En una sindemia hay una violencia que es estructural. Me preocupa la tendencia a querer unificar todas las violencias en una, como parte de lo mismo lo que desactiva la conceptualización de la violencia como algo político y lo convierte en algo «natural» de todas las relaciones afectivas. Así, una de las preguntas que más me hacen en espacios profesionales es si dentro de las parejas homosexuales se da la misma violencia que en las parejas heterosexuales. Parece una pregunta lógica pero en el trasfondo busca comprobar si el problema son las relaciones afectivas, lo cual le dota al problema de cierto grado de normalidad en lugar del rango político que supone la asimetría de poder en base al sexismo estructural.

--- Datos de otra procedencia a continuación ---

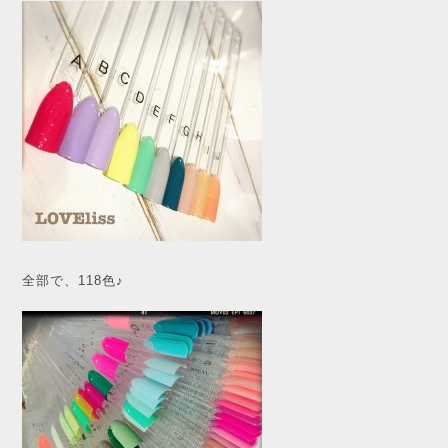
全部で、118色♪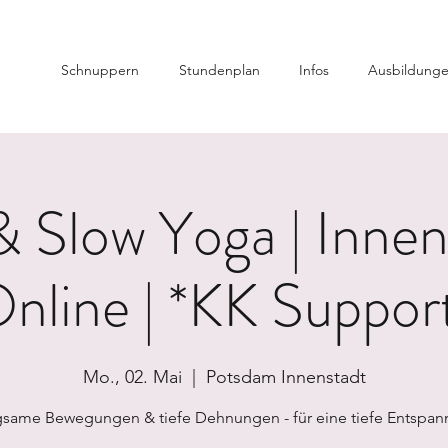
Schnuppern
Stundenplan
Infos
Ausbildung
 Slow Yoga | Innen
nline | *KK Suppor
Mo., 02. Mai
  |  
Potsdam Innenstadt
same Bewegungen & tiefe Dehnungen - für eine tiefe Entspa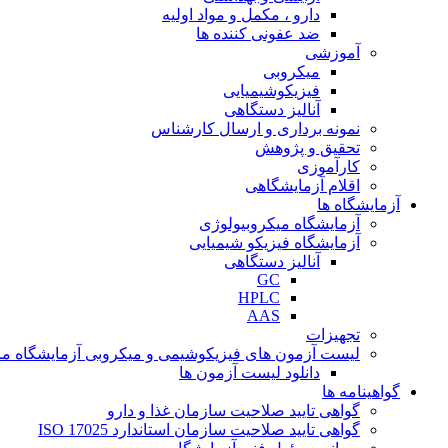
دارو ، مکمل و مواد اولیه
ضد عفونی کننده ها
آموزشی
میکروبی
فیزیکوشیمیایی
آنالیز دستگاهی
نمونه برداری و ارسال کارشناس
تحقیق و پژوهش
کارآموزی
اقلام آزمایشگاهی
آزمایشگاه ها
آزمایشگاه میکروبیولوژی
آزمایشگاه فیزیکو شیمیایی
آنالیز دستگاهی
GC
HPLC
AAS
تجهیزات
لیست آزمون های فیزیکوشیمی و میکروبی آزمایشگاه ما
دانلود لیست آزمون ها
گواهینامه ها
گواهی تایید صلاحیت سازمان غذا و دارو
گواهی تایید صلاحیت سازمان استاندارد ISO 17025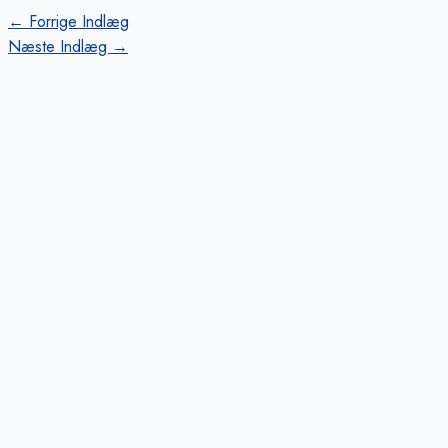
←
Forrige Indlæg
Næste Indlæg
→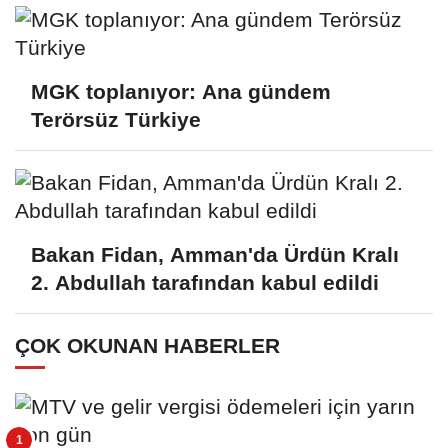
MGK toplanıyor: Ana gündem
Terörsüz Türkiye
Bakan Fidan, Amman'da Ürdün Kralı
2. Abdullah tarafından kabul edildi
ÇOK OKUNAN HABERLER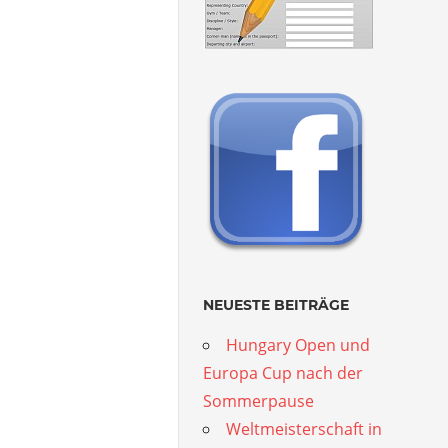
NEUESTE BEITRÄGE
Hungary Open und
Europa Cup nach der
Sommerpause
Weltmeisterschaft in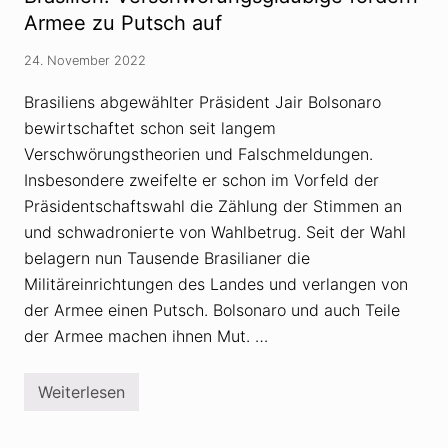
:
o
R
Armee zu Putsch auf
n
e
V
i
e
24. November 2022
c
r
h
s
s
Brasiliens abgewählter Präsident Jair Bolsonaro
c
b
h
bewirtschaftet schon seit langem
ü
w
r
Verschwörungstheorien und Falschmeldungen.
ö
g
r
e
Insbesondere zweifelte er schon im Vorfeld der
u
r
n
Präsidentschaftswahl die Zählung der Stimmen an
-
g
G
und schwadronierte von Wahlbetrug. Seit der Wahl
s
r
t
belagern nun Tausende Brasilianer die
u
h
p
Militäreinrichtungen des Landes und verlangen von
e
p
o
e
der Armee einen Putsch. Bolsonaro und auch Teile
r
p
e
der Armee machen ihnen Mut. …
l
t
a
i
n
k
t
Weiterlesen
e
B
e
r
r
U
n
a
m
s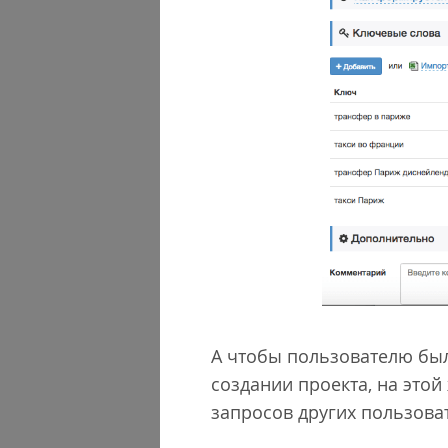
А чтобы пользователю бы
создании проекта, на это
запросов других пользова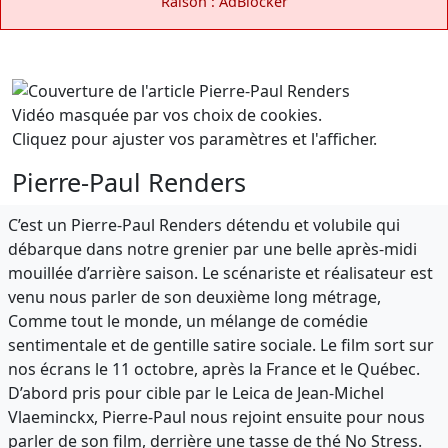
Raison : AdBlocker
Vidéo masquée par vos choix de cookies.
Cliquez pour ajuster vos paramètres et l'afficher.
Pierre-Paul Renders
C’est un Pierre-Paul Renders détendu et volubile qui
débarque dans notre grenier par une belle après-midi
mouillée d’arrière saison. Le scénariste et réalisateur est
venu nous parler de son deuxième long métrage,
Comme tout le monde, un mélange de comédie
sentimentale et de gentille satire sociale. Le film sort sur
nos écrans le 11 octobre, après la France et le Québec.
D’abord pris pour cible par le Leica de Jean-Michel
Vlaeminckx, Pierre-Paul nous rejoint ensuite pour nous
parler de son film, derrière une tasse de thé No Stress.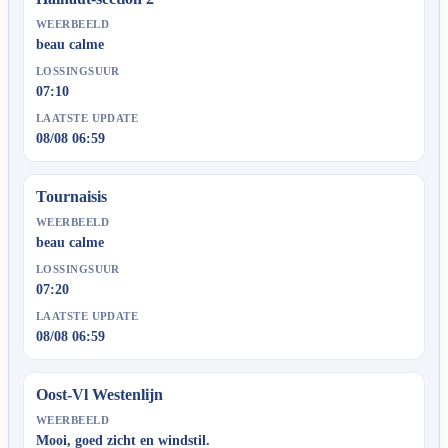
WEERBEELD
beau calme
LOSSINGSUUR
07:10
LAATSTE UPDATE
08/08 06:59
Tournaisis
WEERBEELD
beau calme
LOSSINGSUUR
07:20
LAATSTE UPDATE
08/08 06:59
Oost-Vl Westenlijn
WEERBEELD
Mooi, goed zicht en windstil.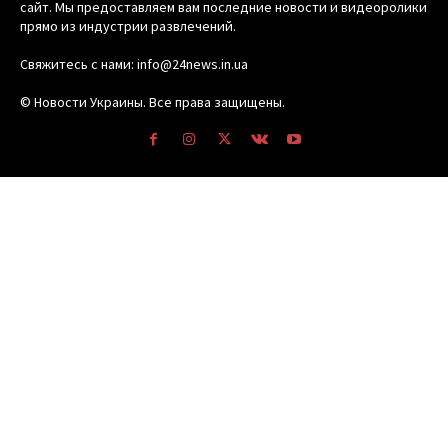
сайт. Мы предоставляем вам последние новости и видеоролики
прямо из индустрии развлечений.
Свяжитесь с нами: info@24news.in.ua
© Новости Украины. Все права защищены.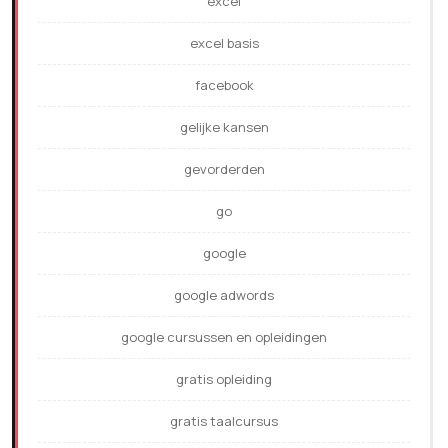
excel
excel basis
facebook
gelijke kansen
gevorderden
go
google
google adwords
google cursussen en opleidingen
gratis opleiding
gratis taalcursus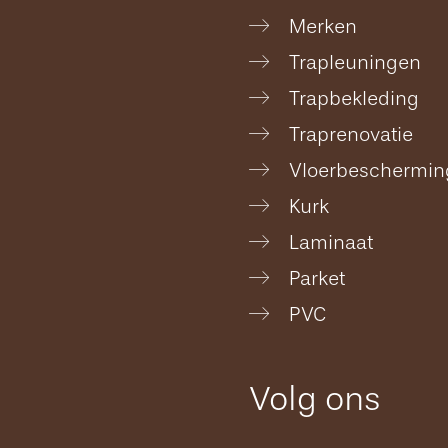
Merken
Trapleuningen
Trapbekleding
Traprenovatie
Vloerbeschermin
Kurk
Laminaat
Parket
PVC
Volg ons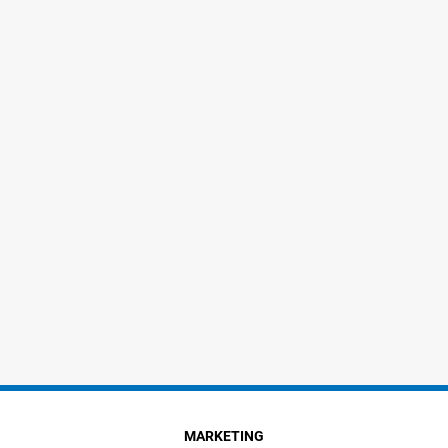
MARKETING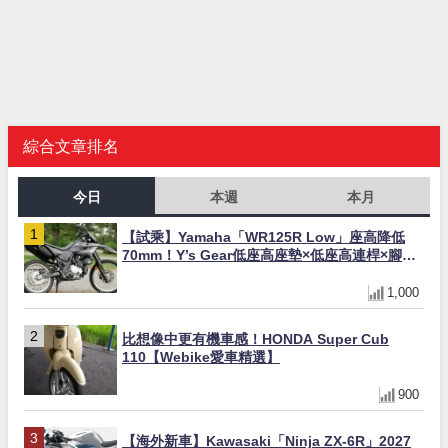
綜合文章排名
今日
本週
本月
【試乘】Yamaha「WR125R Low」座高降低
70mm！Y’s Gear低座高座墊×低座高連桿×腳踏
著地感大幅改善，越野初學者推薦
1,000
比想像中更有機車感！HONDA Super Cub
110【Webike愛車精選】
900
【海外新車】Kawasaki「Ninja ZX-6R」2027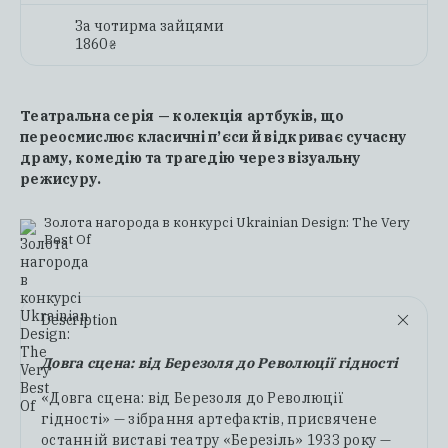
За чотирма зайцями
1860
₴
Театральна серія — колекція артбуків, що
переосмислює класичні п’єси й відкриває сучасну
драму, комедію та трагедію через візуальну
режисуру.
Золота нагорода в конкурсі Ukrainian Design: The Very
Best Of
Description
Довга сцена: від Березоля до Революції гідності
«Довга сцена: від Березоля до Революції
гідності» — зібрання артефактів, присвячене
останній виставі театру «Березіль» 1933 року —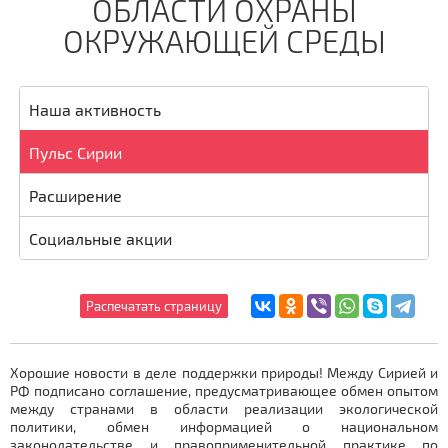
ОБЛАСТИ ОХРАНЫ
ОКРУЖАЮЩЕЙ СРЕДЫ
Наша активность
Пульс Сирии
Расширение
Социальные акции
Хорошие новости в деле поддержки природы! Между Сирией и
РФ подписано соглашение, предусматривающее обмен опытом
между странами в области реализации экологической
политики, обмен информацией о национальном
законодательстве и правоприменительной практике по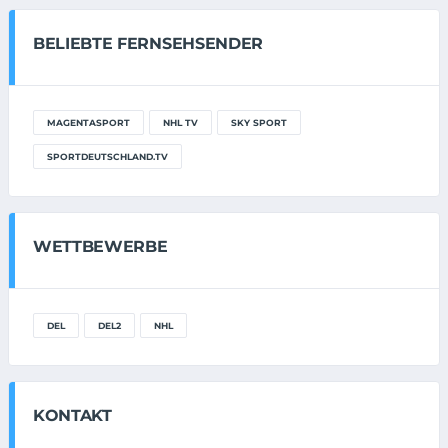
BELIEBTE FERNSEHSENDER
MAGENTASPORT
NHL TV
SKY SPORT
SPORTDEUTSCHLAND.TV
WETTBEWERBE
DEL
DEL2
NHL
KONTAKT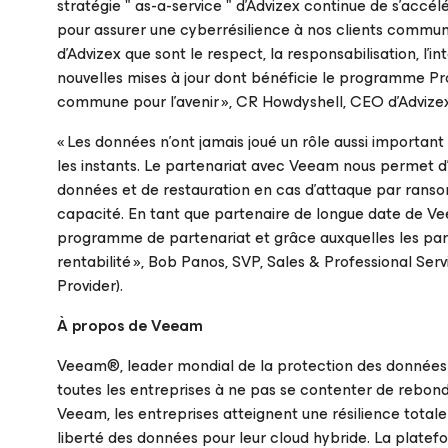
stratégie " as-a-service " d'Advizex continue de s'accé
pour assurer une cyberrésilience à nos clients communs
d’Advizex que sont le respect, la responsabilisation, l’int
nouvelles mises à jour dont bénéficie le programme Pr
commune pour l’avenir
», CR Howdyshell, CEO d’Advize
«
Les données n’ont jamais joué un rôle aussi important 
les instants. Le partenariat avec Veeam nous permet d’
données et de restauration en cas d’attaque par ransom
capacité. En tant que partenaire de longue date de Vee
programme de partenariat et grâce auxquelles les parte
rentabilité
», Bob Panos, SVP, Sales & Professional Ser
Provider).
À propos de Veeam
Veeam®, leader mondial de la protection des données e
toutes les entreprises à ne pas se contenter de rebond
Veeam, les entreprises atteignent une résilience total
liberté des données pour leur cloud hybride. La plate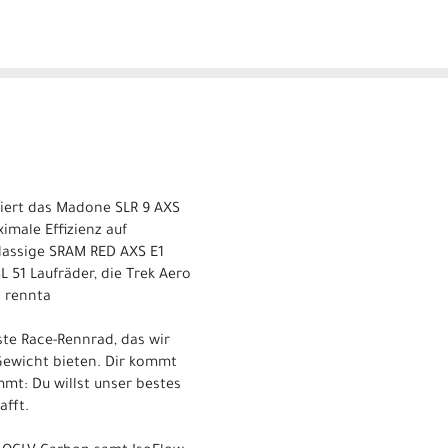
iert das Madone SLR 9 AXS
imale Effizienz auf
lassige SRAM RED AXS E1
 51 Laufräder, die Trek Aero
s rennta
ste Race-Rennrad, das wir
Gewicht bieten. Dir kommt
mmt: Du willst unser bestes
afft.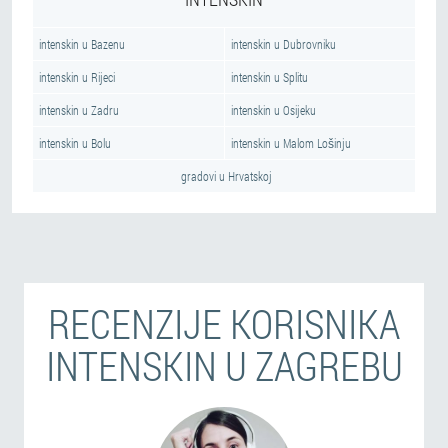
intenskin u Bazenu
intenskin u Dubrovniku
intenskin u Rijeci
intenskin u Splitu
intenskin u Zadru
intenskin u Osijeku
intenskin u Bolu
intenskin u Malom Lošinju
gradovi u Hrvatskoj
RECENZIJE KORISNIKA
INTENSKIN U ZAGREBU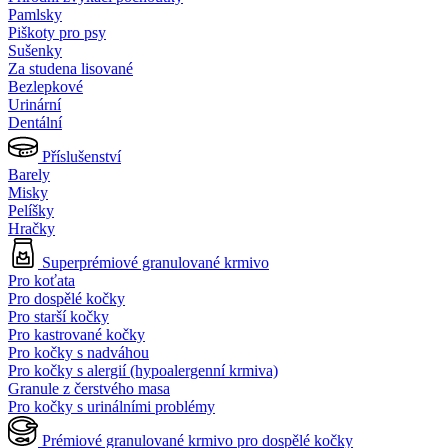
Pamlsky
Piškoty pro psy
Sušenky
Za studena lisované
Bezlepkové
Urinární
Dentální
Příslušenství
Barely
Misky
Pelíšky
Hračky
Superprémiové granulované krmivo
Pro koťata
Pro dospělé kočky
Pro starší kočky
Pro kastrované kočky
Pro kočky s nadváhou
Pro kočky s alergií (hypoalergenní krmiva)
Granule z čerstvého masa
Pro kočky s urinálními problémy
Prémiové granulované krmivo pro dospělé kočky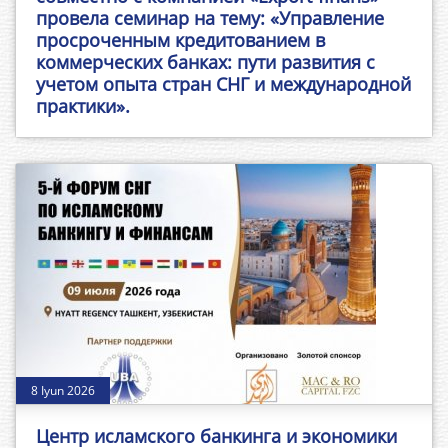
провела семинар на тему: «Управление
просроченным кредитованием в
коммерческих банках: пути развития с
учетом опыта стран СНГ и международной
практики».
8 Iyun 2026
Центр исламского банкинга и экономики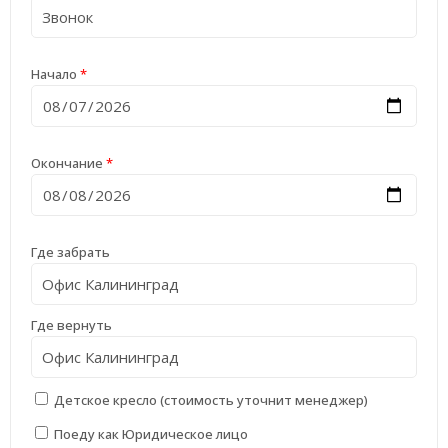
Начало
*
Окончание
*
Где забрать
Где вернуть
Детское кресло (стоимость уточнит менеджер)
Поеду как Юридическое лицо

Uno de los nexos, en estas latitudes, en las violencias de pareja es que hemos crecido emocionalmente con Disney y la idea del amor romántico subyace en cada rincón afectivo y ello puede explicar las dependencias emocionales, la necesidad imperiosa de ser para alguien, que puede estar presente en todas las relaciones de pareja. En la misoginia, sin embargo, se unen el deseo de propiedad con el desprecio hacia las mujeres, vistas no como compañeras de viaje sino como objetos sobre los que edificar los egos masculinos. Muchas mujeres poderosas, que saben que lo son en el ámbito profesional, victimizan a esos egos heridos porque saben de sus inseguridades pero a la vez que reconocen esa vulnerabilidad les dan un poder enorme a las palabras de esos egos que necesitan humillar, machacar para sentirse propiamente con dos cojones. Me duele cada vez que escucho los relatos de mujeres increíbles que han sido vaciadas de todo crédito personal y convertidas en las sombras de sí mismas. Me duele saber de sus renuncias para que el otro creciera hasta convertirse en su devorador, porque crecer a expensas de otra no tiene límite, necesita fagocitarlo todo. Como un virus que necesita de su huésped para crecer, pero el asunto es que la desigualdad no es una pandemia, y no porque no se produzca a nivel mundial, sino porque no es una enfermedad, ni un virus, aunque nos guste la idea como metáfora. Así que sería preciso hablar de sindemia no vaya a ser que acabemos con esta pandemia y dejemos la desigualdad para otro momento.